Some background, each of these predictors are 0, 1 one-hot-encoded categories that represent items in a basket (think e-commerce). Each observation can have multiple 1s. For instance, a single observation can have both x1 and x2 and x3, and not purchase x4, or any other items, resulting in a vector such as (1,1,1,0,0,0,0). The aim is to find the odds of Y occurring when purchasing X1,X2,X3 etc.
I have the following logistic regression odds, where X1 is the reference group:
| - | pvalue | odds |
|-----------|---------|---------|
| X2 | 0 | 1.58781 |
| X3 | 0 | 1.37795 |
| X4 | 0 | 1.31701 |
| X5 | 0.00038 | 1.05357 |
| X6 | 0.00583 | 0.95571 |
| X7 | 0 | 0.5504 |
| INTERCEPT | 0 | 0.45808 |
Based on this, my interpretation could include something such as "Compared to X1, X2 has 1.58 times the odds of the outcome"

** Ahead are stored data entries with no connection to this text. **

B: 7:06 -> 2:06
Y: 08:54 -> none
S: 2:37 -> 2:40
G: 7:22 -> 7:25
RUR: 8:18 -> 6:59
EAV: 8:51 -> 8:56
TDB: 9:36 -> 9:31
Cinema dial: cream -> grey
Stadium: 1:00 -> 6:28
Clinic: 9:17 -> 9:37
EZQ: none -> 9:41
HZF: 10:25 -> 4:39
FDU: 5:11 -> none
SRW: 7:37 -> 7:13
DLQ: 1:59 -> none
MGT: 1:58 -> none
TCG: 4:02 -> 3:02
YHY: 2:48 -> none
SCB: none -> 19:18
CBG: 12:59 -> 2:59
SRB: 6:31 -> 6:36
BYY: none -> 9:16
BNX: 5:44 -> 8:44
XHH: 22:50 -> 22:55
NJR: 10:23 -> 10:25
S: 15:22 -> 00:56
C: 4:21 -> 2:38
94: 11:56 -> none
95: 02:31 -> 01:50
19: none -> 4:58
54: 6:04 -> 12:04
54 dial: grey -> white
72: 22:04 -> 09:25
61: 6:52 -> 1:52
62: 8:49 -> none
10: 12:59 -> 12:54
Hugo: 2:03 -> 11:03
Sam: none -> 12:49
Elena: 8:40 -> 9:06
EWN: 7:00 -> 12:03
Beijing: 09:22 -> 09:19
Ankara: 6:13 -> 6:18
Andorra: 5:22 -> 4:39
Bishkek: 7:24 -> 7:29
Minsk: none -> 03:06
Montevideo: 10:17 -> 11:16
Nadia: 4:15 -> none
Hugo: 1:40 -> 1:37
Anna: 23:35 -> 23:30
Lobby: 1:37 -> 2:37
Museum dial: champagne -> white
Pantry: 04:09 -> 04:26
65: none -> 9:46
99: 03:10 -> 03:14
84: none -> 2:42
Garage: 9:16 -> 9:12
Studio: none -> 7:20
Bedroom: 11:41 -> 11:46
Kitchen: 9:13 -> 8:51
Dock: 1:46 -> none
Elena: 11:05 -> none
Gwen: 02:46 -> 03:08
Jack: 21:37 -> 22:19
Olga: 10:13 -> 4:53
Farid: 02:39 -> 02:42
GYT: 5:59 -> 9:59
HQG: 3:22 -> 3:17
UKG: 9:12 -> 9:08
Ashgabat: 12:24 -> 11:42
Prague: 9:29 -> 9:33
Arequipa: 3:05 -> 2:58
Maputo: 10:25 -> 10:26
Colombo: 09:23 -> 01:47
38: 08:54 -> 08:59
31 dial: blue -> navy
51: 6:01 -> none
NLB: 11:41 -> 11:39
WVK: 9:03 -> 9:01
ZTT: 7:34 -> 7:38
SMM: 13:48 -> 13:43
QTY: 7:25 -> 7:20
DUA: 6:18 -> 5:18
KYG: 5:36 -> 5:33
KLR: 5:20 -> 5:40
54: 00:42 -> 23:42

However, if I switch the reference group to X2 I get the following:
| - | pvalue | odds |
|-----------|---------|---------|
| X3 | 0 | 1.46834 |
| X4 | 0 | 1.34498 |
| X1 | 0 | 1.2982 |
| X5 | 0 | 1.12634 |
| X6 | 0 | 0.57685 |
| X7 | 0.47621 | 1.01191 |
| INTERCEPT | 0 | 0.43695 |
Now I can say something such as, "Compared to X2, X1 has 1.29 times the odds of the outcome". However, I feel like this contradicts the results, because when X1 is the reference group I also get an increased odds...I would expect by swapping the reference groups, I would get odds that are less than 1 for X1.
Why would something like this occur?